EXERCISE DIRECTIONS - Report how many lines below contain the word "High", and give only that number.

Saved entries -
++++++

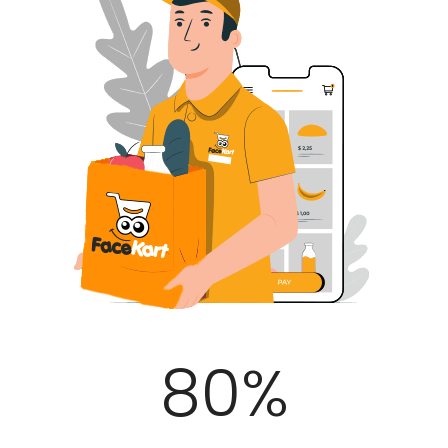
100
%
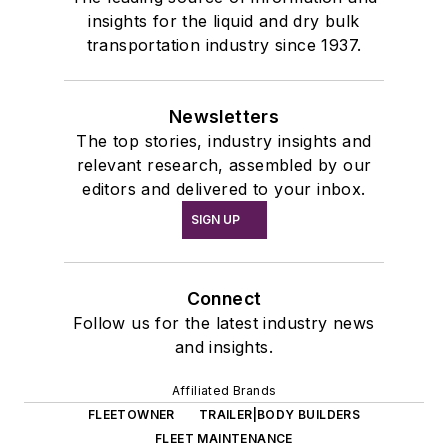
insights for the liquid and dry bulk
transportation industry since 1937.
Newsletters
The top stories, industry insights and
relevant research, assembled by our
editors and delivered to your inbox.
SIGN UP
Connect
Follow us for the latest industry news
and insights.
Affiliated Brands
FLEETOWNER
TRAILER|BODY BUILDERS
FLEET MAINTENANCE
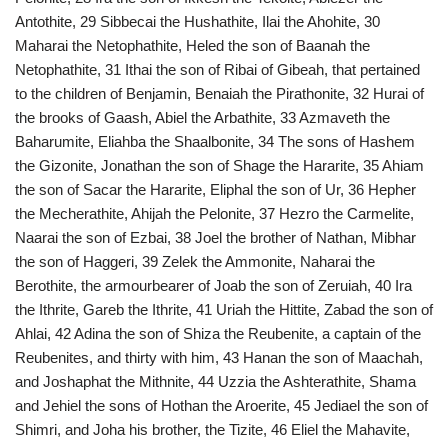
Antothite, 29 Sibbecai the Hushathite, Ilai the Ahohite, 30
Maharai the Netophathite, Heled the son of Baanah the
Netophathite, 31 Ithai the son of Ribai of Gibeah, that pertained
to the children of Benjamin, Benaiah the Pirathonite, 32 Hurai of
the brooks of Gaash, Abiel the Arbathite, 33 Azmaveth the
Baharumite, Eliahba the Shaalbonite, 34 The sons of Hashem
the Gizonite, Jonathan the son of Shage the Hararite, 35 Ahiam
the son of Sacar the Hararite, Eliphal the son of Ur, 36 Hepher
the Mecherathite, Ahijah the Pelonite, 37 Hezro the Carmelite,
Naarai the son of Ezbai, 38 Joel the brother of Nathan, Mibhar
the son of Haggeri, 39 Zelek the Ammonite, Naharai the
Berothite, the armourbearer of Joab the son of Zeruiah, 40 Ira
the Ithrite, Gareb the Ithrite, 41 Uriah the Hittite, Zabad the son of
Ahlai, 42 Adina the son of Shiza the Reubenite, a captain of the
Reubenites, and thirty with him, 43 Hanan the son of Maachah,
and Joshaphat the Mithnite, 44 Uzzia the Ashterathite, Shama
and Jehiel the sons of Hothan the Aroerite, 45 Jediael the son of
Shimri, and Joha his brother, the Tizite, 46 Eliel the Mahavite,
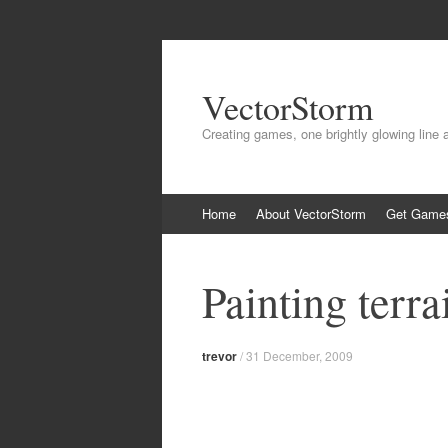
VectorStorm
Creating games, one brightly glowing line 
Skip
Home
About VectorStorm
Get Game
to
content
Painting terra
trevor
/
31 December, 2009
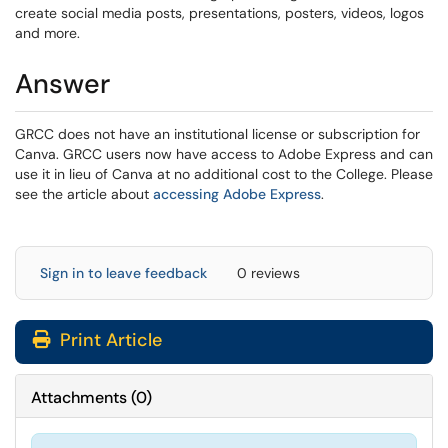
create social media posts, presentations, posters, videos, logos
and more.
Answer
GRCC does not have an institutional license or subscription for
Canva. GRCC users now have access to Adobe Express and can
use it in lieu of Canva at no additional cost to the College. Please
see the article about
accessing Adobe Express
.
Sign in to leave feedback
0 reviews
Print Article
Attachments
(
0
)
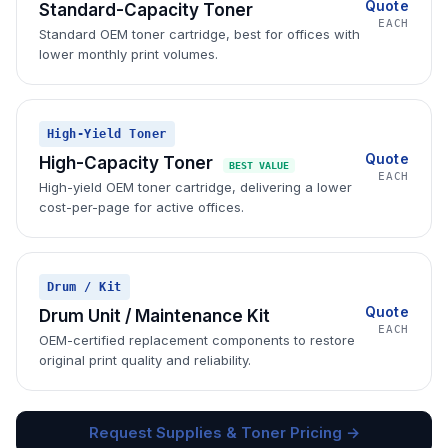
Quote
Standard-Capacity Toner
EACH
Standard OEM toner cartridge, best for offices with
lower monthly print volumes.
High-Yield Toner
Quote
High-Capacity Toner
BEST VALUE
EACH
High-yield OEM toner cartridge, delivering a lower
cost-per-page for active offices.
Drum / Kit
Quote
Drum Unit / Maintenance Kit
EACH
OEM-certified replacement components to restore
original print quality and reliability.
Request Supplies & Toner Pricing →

++++++

SOLUTION BELOW - 3